Published in BJPsych Open, this is the first UK study to use routinely collected NHS data to identify factors that may predict suicide among people with gambling problems. Using anonymous healthcare records from Wales covering 30 years (1993-2023) via the SAIL Databank, researchers compared 92 people with a gambling diagnosis who died by suicide to 2,990 who died from other causes. They examined GP records, hospital admissions, outpatient appointments, and death records.
The research found that those with a gambling diagnosis who died by suicide had more recent contact with mental health services overall, and particularly through hospital admissions rather than routine GP or outpatient appointments, compared to people without a diagnosis. This suggests there may be missed opportunities for earlier support and intervention.
Across our health system, gambling harm is still too often recognised only at the point of crisis. This study shows we can spot risk earlier if we ask routinely, record it clearly, and connect people to support without delay. We must also confront the wider environment such as relentless advertising, 24/7 online access, and debt and financial strain as well as occupational factors. High-stress, shift-based and safety-critical roles may carry particular vulnerabilities and deserve focused attention. By combining better screening with a sharper view of environmental and occupational risks, we can design earlier, targeted interventions that save lives. This work helps us start this journey.

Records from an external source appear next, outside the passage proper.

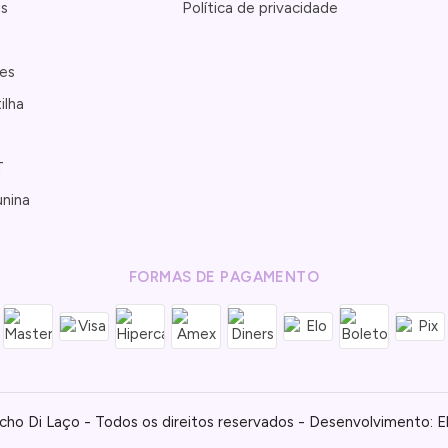
as
Política de privacidade
es
ilha
T
unina
FORMAS DE PAGAMENTO
cho Di Laço - Todos os direitos reservados - Desenvolvimento: 
E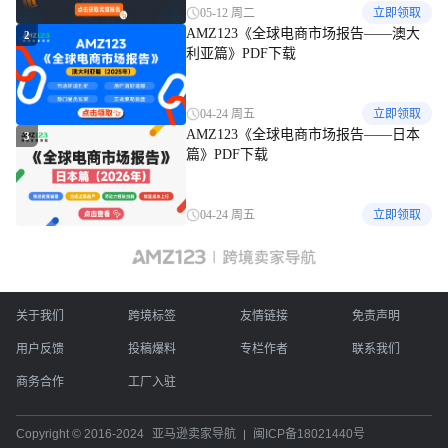
05-12 周二
立即领取
AMZ123《全球电商市场报告——澳大
2
利亚篇》PDF下载
04-24 周五
立即领取
AMZ123《全球电商市场报告——日本
3
篇》PDF下载
04-24 周五
立即领取
关于我们
跨境标签
友情链接
免责声明
用户反馈
投稿爆料
专栏作者
联系我们
商务合作
工厂入驻
Copyright © 2016-2024
亚马逊卖家导航
闽ICP备18021440号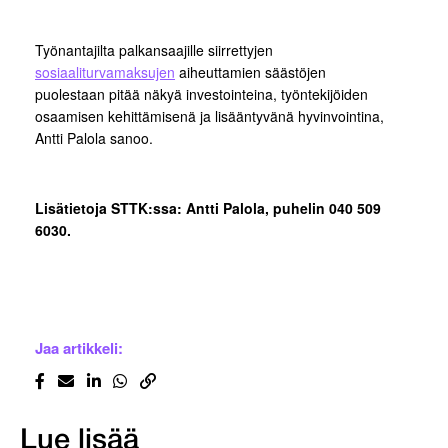
Työnantajilta palkansaajille siirrettyjen
sosiaaliturvamaksujen
aiheuttamien säästöjen
puolestaan pitää näkyä investointeina, työntekijöiden
osaamisen kehittämisenä ja lisääntyvänä hyvinvointina,
Antti Palola sanoo.
Lisätietoja STTK:ssa: Antti Palola, puhelin 040 509
6030.
Jaa artikkeli:
Lue lisää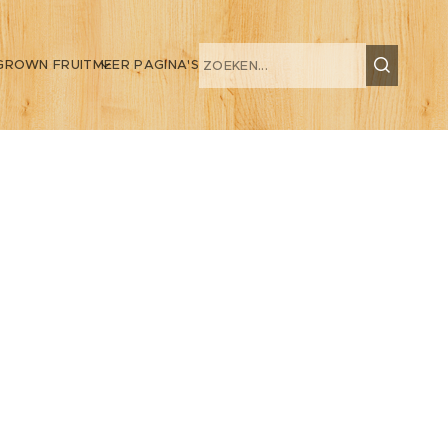
GROWN FRUIT
MEER PAGINA'S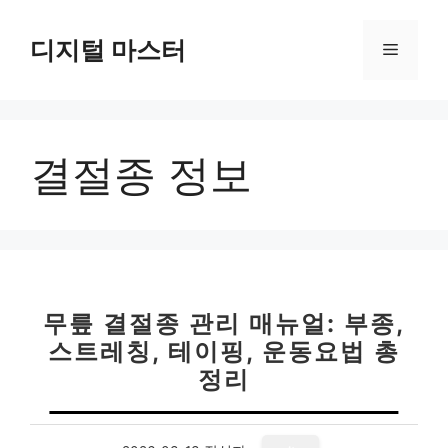
컨
텐
디지털 마스터
메
츠
로
뉴
건
너
결절종 정보
뛰
기
무릎 결절종 관리 매뉴얼: 부종,
스트레칭, 테이핑, 운동요법 총
정리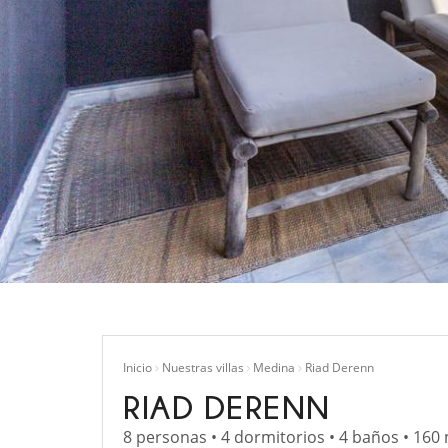
Inicio
Nuestras villas
Medina
Riad Derenn
RIAD DERENN
8 personas • 4 dormitorios • 4 baños • 160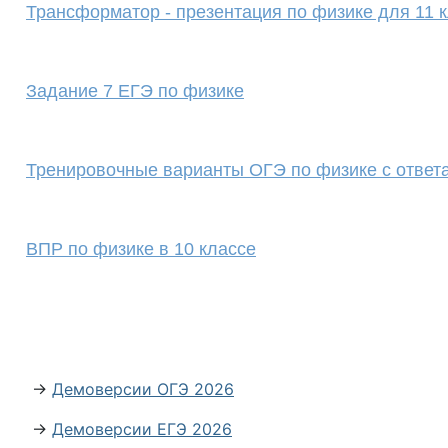
Трансформатор - презентация по физике для 11 
Задание 7 ЕГЭ по физике
Тренировочные варианты ОГЭ по физике с ответ
ВПР по физике в 10 классе
→
Демоверсии ОГЭ 2026
→
Демоверсии ЕГЭ 2026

Dr Daniel Leightley, co-author of the study and Lecturer in Digital Health Sciences at King's College London
Lead author Professor Simon Dymond, Director of the Gambling Research, Education and Treatment (GREAT) Centre at Swansea University, said: "Almost half of adults worldwide report gambling activity in the past year, and gambling-related harm is a growing global health concern. Yet, until now, no study has examined the association between gambling diagnoses and mental health service use in the months preceding death by suicide.

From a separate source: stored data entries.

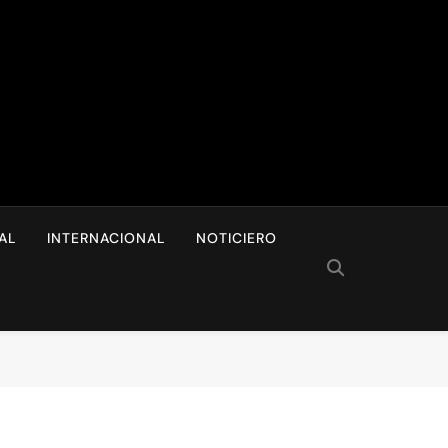
I
AL
INTERNACIONAL
NOTICIERO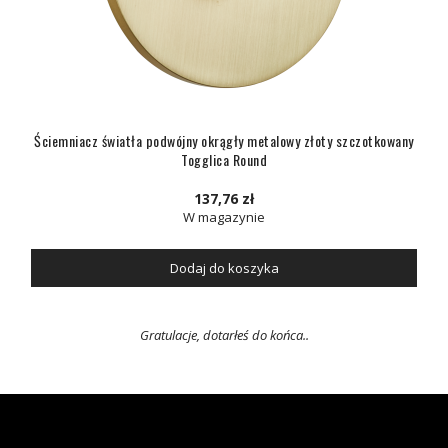
Ściemniacz światła podwójny okrągły metalowy złoty szczotkowany
Togglica Round
137,76 zł
W magazynie
Dodaj do koszyka
Gratulacje, dotarłeś do końca..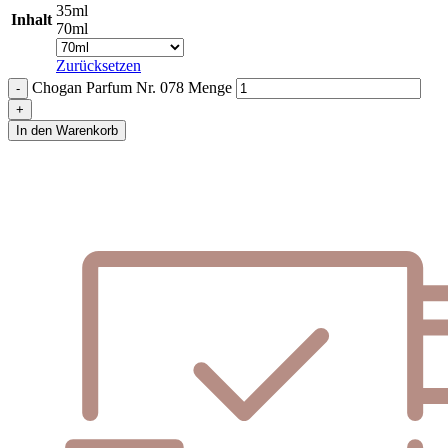
35ml
Inhalt
70ml
Zurücksetzen
Chogan Parfum Nr. 078 Menge
In den Warenkorb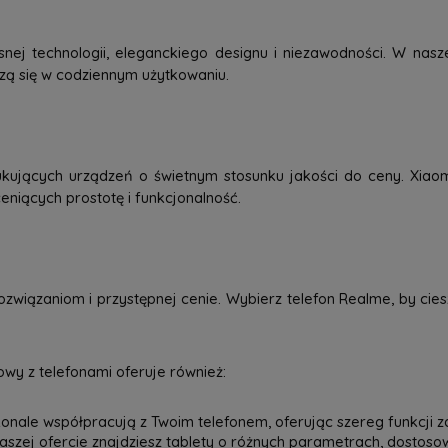
j technologii, eleganckiego designu i niezawodności. W nasze
dzą się w codziennym użytkowaniu.
kujących urządzeń o świetnym stosunku jakości do ceny. Xiao
eniących prostotę i funkcjonalność.
związaniom i przystępnej cenie. Wybierz telefon Realme, by ci
wy z telefonami oferuje również:
onale współpracują z Twoim telefonem, oferując szereg funkcji z
 naszej ofercie znajdziesz tablety o różnych parametrach, dostos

"A gambling diagnosis was a stronger predictor of suicide than other mental health conditions, such as depression, schizophrenia or alcohol use - indicating gambling disorder poses a unique risk. Importantly, help-seeking rates for gambling are persistently low and now everyone who needs help gets a diagnosis, so the patterns we observed in the study are a likely underestimate of the scale of the harm caused by gambling and its association with suicide."

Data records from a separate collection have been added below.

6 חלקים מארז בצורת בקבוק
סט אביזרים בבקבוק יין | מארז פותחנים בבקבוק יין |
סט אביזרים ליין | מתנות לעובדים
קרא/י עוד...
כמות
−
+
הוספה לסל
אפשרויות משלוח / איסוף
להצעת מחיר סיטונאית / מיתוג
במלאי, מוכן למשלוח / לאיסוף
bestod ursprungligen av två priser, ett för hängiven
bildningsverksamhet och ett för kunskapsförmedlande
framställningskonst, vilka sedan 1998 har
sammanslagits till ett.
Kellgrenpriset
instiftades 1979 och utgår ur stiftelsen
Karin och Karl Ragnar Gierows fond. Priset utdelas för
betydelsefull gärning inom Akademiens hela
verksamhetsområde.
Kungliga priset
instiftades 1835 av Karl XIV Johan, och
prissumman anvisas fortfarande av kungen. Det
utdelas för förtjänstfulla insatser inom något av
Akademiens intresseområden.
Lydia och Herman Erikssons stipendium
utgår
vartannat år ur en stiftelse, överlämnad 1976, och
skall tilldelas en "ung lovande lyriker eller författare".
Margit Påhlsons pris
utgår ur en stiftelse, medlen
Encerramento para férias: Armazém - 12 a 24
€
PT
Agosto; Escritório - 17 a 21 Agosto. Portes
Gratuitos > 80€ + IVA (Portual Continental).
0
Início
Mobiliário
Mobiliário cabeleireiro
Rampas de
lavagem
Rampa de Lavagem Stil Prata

The research indicates that suicide risk can be identified through linked healthcare records, creating opportunities for earlier intervention. The researchers hope the findings will support healthcare professionals and policymakers in developing better systems for identifying and assisting those at risk.
The study aligns with Dr Leightley's broader work at King's on veterans' health, and forms part of a wider programme focusing on the health and wellbeing of serving personnel. The next step will be to build on this general population focus and examine veterans' health in greater depth.